> [INSTRUCTIONS TO FOLLOW] Look through the entries below. Say how many lines include "открытка", with nothing added.

> [RAW DATA]
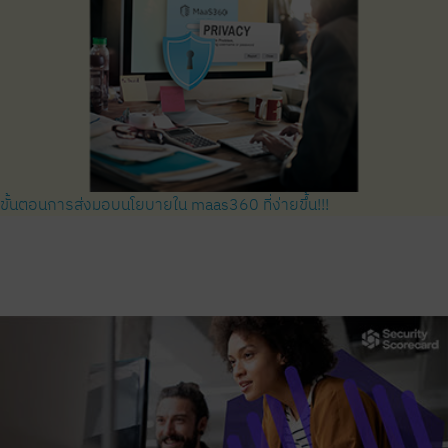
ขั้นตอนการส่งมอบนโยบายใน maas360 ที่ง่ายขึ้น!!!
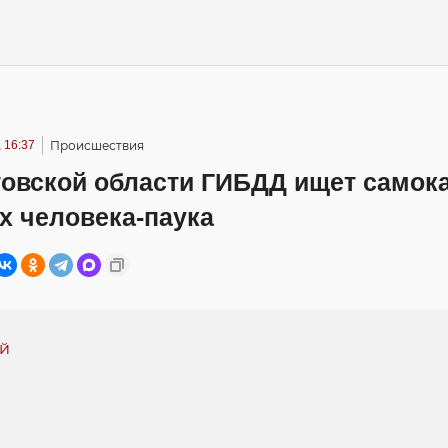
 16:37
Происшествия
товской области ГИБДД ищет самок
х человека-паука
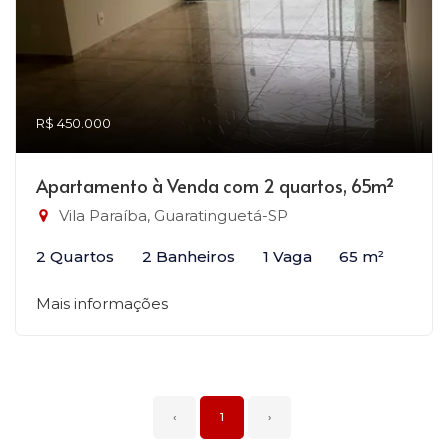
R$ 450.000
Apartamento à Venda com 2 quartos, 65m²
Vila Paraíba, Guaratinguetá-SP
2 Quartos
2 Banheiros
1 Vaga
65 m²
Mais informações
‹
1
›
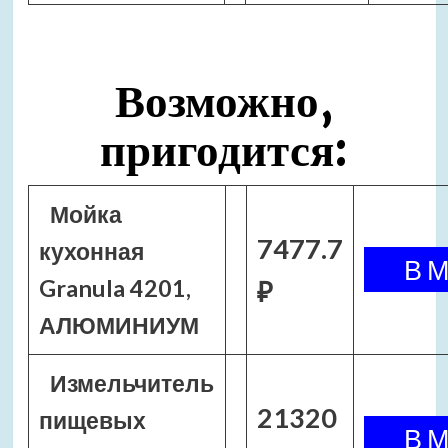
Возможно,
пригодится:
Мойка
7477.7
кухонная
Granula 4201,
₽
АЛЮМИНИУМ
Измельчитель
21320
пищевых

--

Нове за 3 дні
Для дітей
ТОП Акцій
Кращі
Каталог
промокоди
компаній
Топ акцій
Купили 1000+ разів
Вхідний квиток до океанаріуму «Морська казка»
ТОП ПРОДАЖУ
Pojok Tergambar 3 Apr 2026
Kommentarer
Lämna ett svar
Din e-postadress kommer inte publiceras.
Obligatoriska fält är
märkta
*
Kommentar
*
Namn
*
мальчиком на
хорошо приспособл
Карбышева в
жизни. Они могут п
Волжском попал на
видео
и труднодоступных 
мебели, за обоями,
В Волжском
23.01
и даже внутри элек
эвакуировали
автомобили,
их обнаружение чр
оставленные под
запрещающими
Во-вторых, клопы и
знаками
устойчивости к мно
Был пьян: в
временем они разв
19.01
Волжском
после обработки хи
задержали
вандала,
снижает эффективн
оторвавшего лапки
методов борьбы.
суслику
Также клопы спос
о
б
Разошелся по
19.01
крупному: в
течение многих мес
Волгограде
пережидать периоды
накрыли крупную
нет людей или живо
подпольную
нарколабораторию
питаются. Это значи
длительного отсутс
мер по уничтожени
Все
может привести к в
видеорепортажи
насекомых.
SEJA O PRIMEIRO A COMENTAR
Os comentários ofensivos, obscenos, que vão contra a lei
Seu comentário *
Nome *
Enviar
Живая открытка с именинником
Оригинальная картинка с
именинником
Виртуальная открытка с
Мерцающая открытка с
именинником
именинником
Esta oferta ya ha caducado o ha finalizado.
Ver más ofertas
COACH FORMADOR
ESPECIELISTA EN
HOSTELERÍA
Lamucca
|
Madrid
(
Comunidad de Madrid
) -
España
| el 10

> [RESPONSE TO THE EXERCISE] 3